Record set Block Start

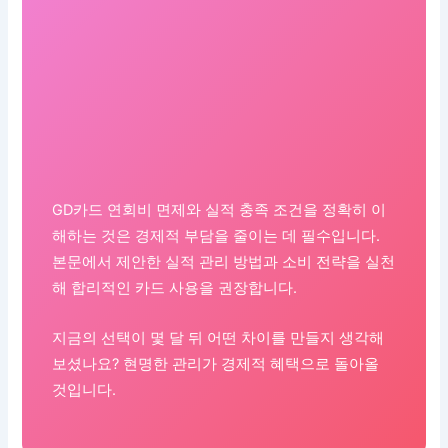
GD카드 연회비 면제와 실적 충족 조건을 정확히 이
해하는 것은 경제적 부담을 줄이는 데 필수입니다.
본문에서 제안한 실적 관리 방법과 소비 전략을 실천
해 합리적인 카드 사용을 권장합니다.
지금의 선택이 몇 달 뒤 어떤 차이를 만들지 생각해
보셨나요? 현명한 관리가 경제적 혜택으로 돌아올
것입니다.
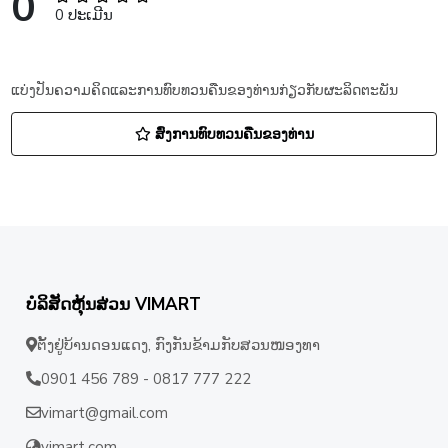
0
0 ປະເມີນ
ແບ່ງປັນຄວາມຄິດແລະການທົບທວນຄືນຂອງທ່ານກ່ຽວກັບຜະລິດຕະພັນ
ສົ່ງການທົບທວນຄືນຂອງທ່ານ
ບໍລິສັດຫຸ້ນສ່ວນ VIMART
ຕັ້ງຢູ່ບ້ານດອນແດງ, ກົງກັນຂ້າມກັບສວນໜອງທາ
0901 456 789 - 0817 777 222
vimart@gmail.com
vimart.com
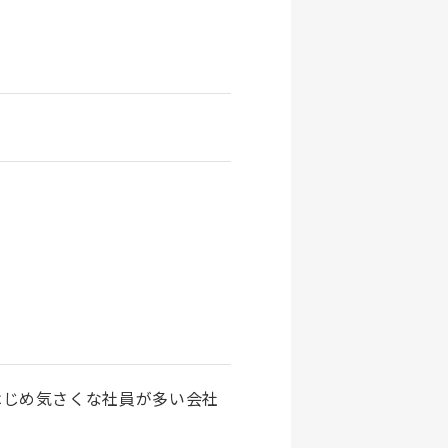
はじめ気さくな社員が多い会社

Record set Block End

* **Try it**
Only what runs from the line holding "본문에서 제안한 실적 관리 방법과 소비 전략을 실천" through the end of the entries above is to be given again, exactly, with every picture omitted.

* **Reply**
본문에서 제안한 실적 관리 방법과 소비 전략을 실천
해 합리적인 카드 사용을 권장합니다.
지금의 선택이 몇 달 뒤 어떤 차이를 만들지 생각해
보셨나요? 현명한 관리가 경제적 혜택으로 돌아올
것입니다.
0
0 ປະເມີນ
ແບ່ງປັນຄວາມຄິດແລະການທົບທວນຄືນຂອງທ່ານກ່ຽວກັບຜະລິດຕະພັນ
ສົ່ງການທົບທວນຄືນຂອງທ່ານ
ບໍລິສັດຫຸ້ນສ່ວນ VIMART
ຕັ້ງຢູ່ບ້ານດອນແດງ, ກົງກັນຂ້າມກັບສວນໜອງທາ
0901 456 789 - 0817 777 222
vimart@gmail.com
vimart.com
はじめ気さくな社員が多い会社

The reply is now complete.